We can easily assign an unique identifier to consecutive groups with one-line code:
df['grp_date'] = df.DateAnalyzed.diff().dt.days.ne(1).cumsum()
Here, every time we see a date with a difference greater than a day, we add a value to that date, otherwise it remains with the previous value so that we end up with a unique identifier per group.
See the output:
DateAnalyzed Val grp_date
1 2018-03-18 0.470253 1
2 2018-03-19 0.470253 1
3 2018-03-20 0.470253 1
4 2018-09-25 0.467729 2
5 2018-09-26 0.467729 2
6 2018-09-27 0.467729 2
Now, it's easy to groupby
"grp_date" and do whatever you wanna do with apply
or agg
.
Examples:
# Sum across consecutive days (or any other method from pandas groupby)

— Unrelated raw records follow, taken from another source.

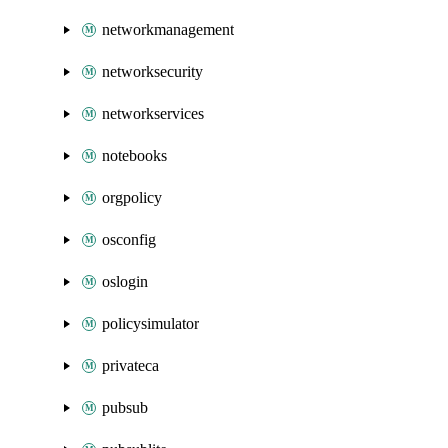
networkmanagement
networksecurity
networkservices
notebooks
orgpolicy
osconfig
oslogin
policysimulator
privateca
pubsub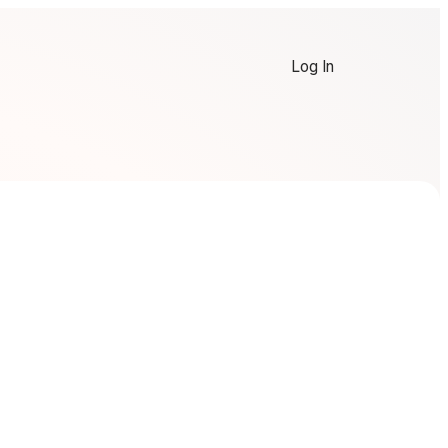
Log In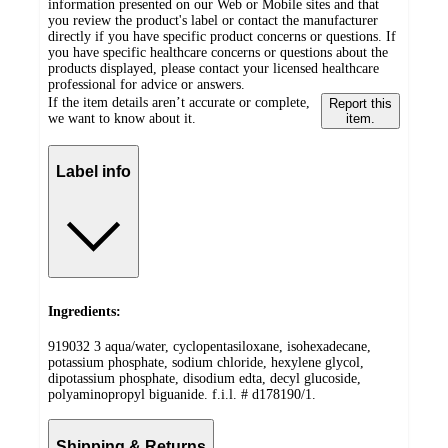
information presented on our Web or Mobile sites and that
you review the product's label or contact the manufacturer
directly if you have specific product concerns or questions. If
you have specific healthcare concerns or questions about the
products displayed, please contact your licensed healthcare
professional for advice or answers.
If the item details aren’t accurate or complete,
Report this
we want to know about it.
item.
Label info
Ingredients:
919032 3 aqua/water, cyclopentasiloxane, isohexadecane,
potassium phosphate, sodium chloride, hexylene glycol,
dipotassium phosphate, disodium edta, decyl glucoside,
polyaminopropyl biguanide. f.i.l. # d178190/1.
Shipping & Returns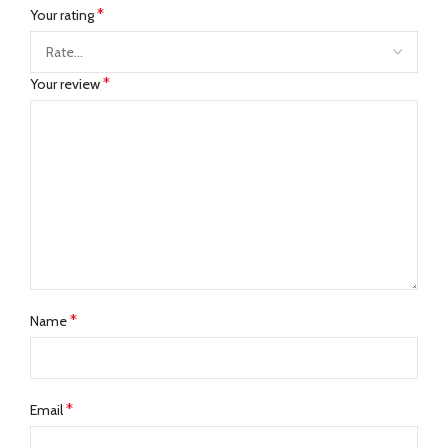
*
Your rating
*
Your review
*
Name
*
Email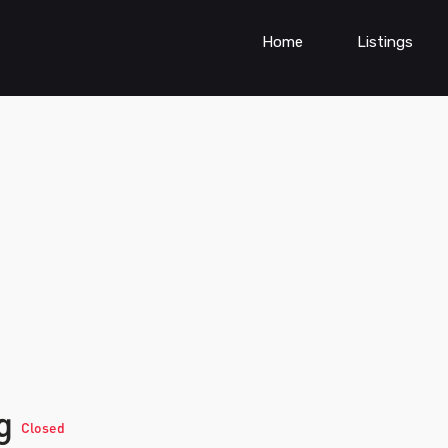
Home
Listings
ng
Closed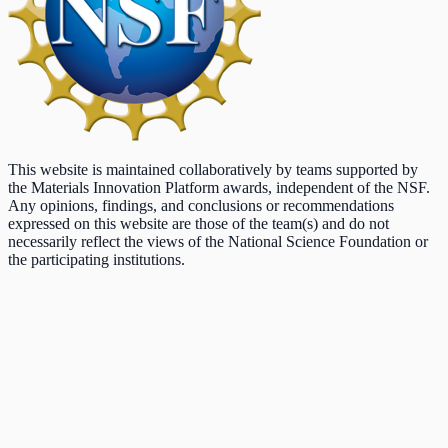
This website is maintained collaboratively by teams supported by
the Materials Innovation Platform awards, independent of the NSF.
Any opinions, findings, and conclusions or recommendations
expressed on this website are those of the team(s) and do not
necessarily reflect the views of the National Science Foundation or
the participating institutions.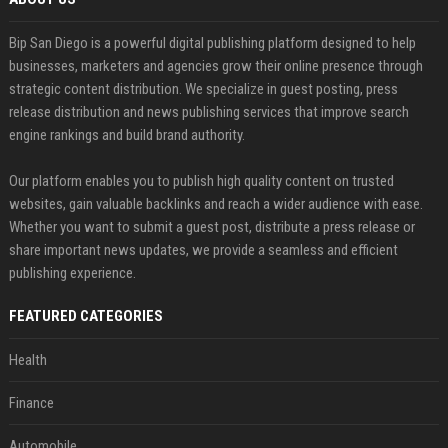
Bip San Diego is a powerful digital publishing platform designed to help
businesses, marketers and agencies grow their online presence through
strategic content distribution. We specialize in guest posting, press
release distribution and news publishing services that improve search
engine rankings and build brand authority.
Our platform enables you to publish high quality content on trusted
websites, gain valuable backlinks and reach a wider audience with ease.
Whether you want to submit a guest post, distribute a press release or
share important news updates, we provide a seamless and efficient
publishing experience.
FEATURED CATEGORIES
Health
Finance
Automobile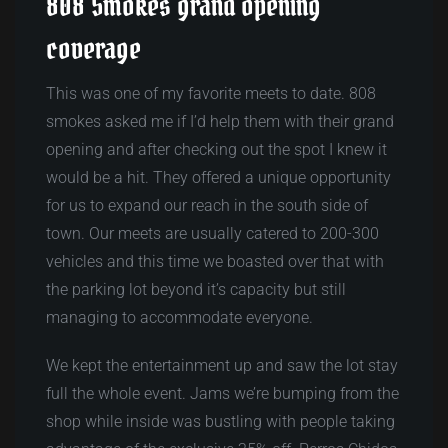
808 Smokes grand opening
coverage
This was one of my favorite meets to date. 808
smokes asked me if I’d help them with their grand
opening and after checking out the spot I knew it
would be a hit. They offered a unique opportunity
for us to expand our reach in the south side of
town. Our meets are usually catered to 200-300
vehicles and this time we boasted over that with
the parking lot beyond it’s capacity but still
managing to accommodate everyone.
We kept the entertainment up and saw the lot stay
full the whole event. Jams we’re bumping from the
shop while inside was bustling with people taking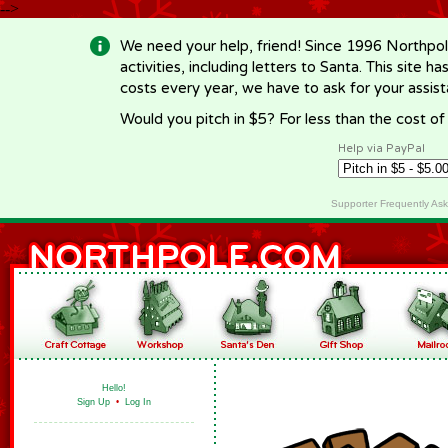
-->
We need your help, friend! Since 1996 Northpol
activities, including letters to Santa. This site
costs every year, we have to ask for your assi
Would you pitch in $5? For less than the cost o
Help via PayPal
Supporter Frequently As
Hello!
Sign Up
•
Log In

df.groupby('grp_date').sum()
# Get the first value and last value per consecutive days
df.groupby('grp_date').apply(lambda x: x.iloc[[0, -1]])
# or df.groupby('grp_date').head(n) for first n days
# Perform custom operation across target-columns
df.groupby('grp_date').apply(lambda x: (x['col1'] + x['col2']) / x['Val'].mean())
# Multiple operations for a target-column
df.groupby('grp_date').Val.agg(['min', 'max', 'mean', 'std'])
# and so on...